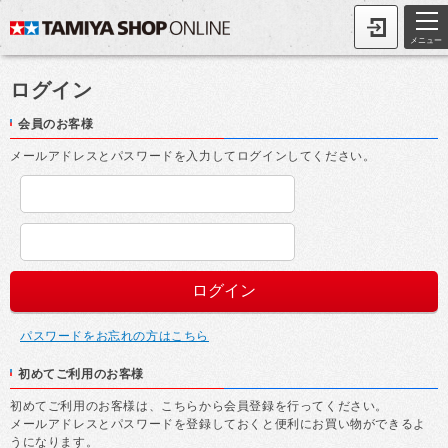
メニュー
ログイン
会員のお客様
メールアドレスとパスワードを入力してログインしてください。
パスワードをお忘れの方はこちら
初めてご利用のお客様
初めてご利用のお客様は、こちらから会員登録を行ってください。
メールアドレスとパスワードを登録しておくと便利にお買い物ができるよ
うになります。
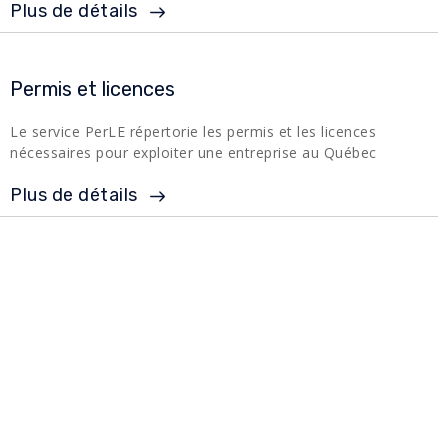
Plus de détails
Permis et licences
Le service PerLE répertorie les permis et les licences
nécessaires pour exploiter une entreprise au Québec
Plus de détails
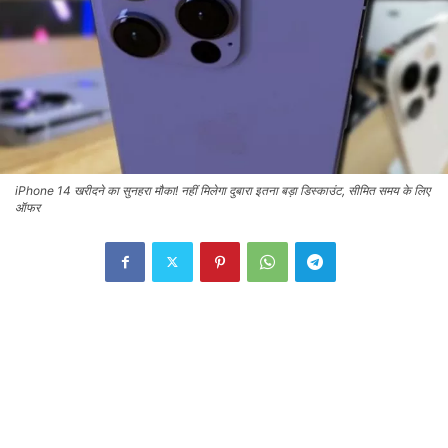
iPhone 14 खरीदने का सुनहरा मौका! नहीं मिलेगा दुबारा इतना बड़ा डिस्काउंट, सीमित समय के लिए
ऑफर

---*---

What is required: Find the count of lines in the data above where the string "licences" occurs. Provide that number alone.

Finished task: 2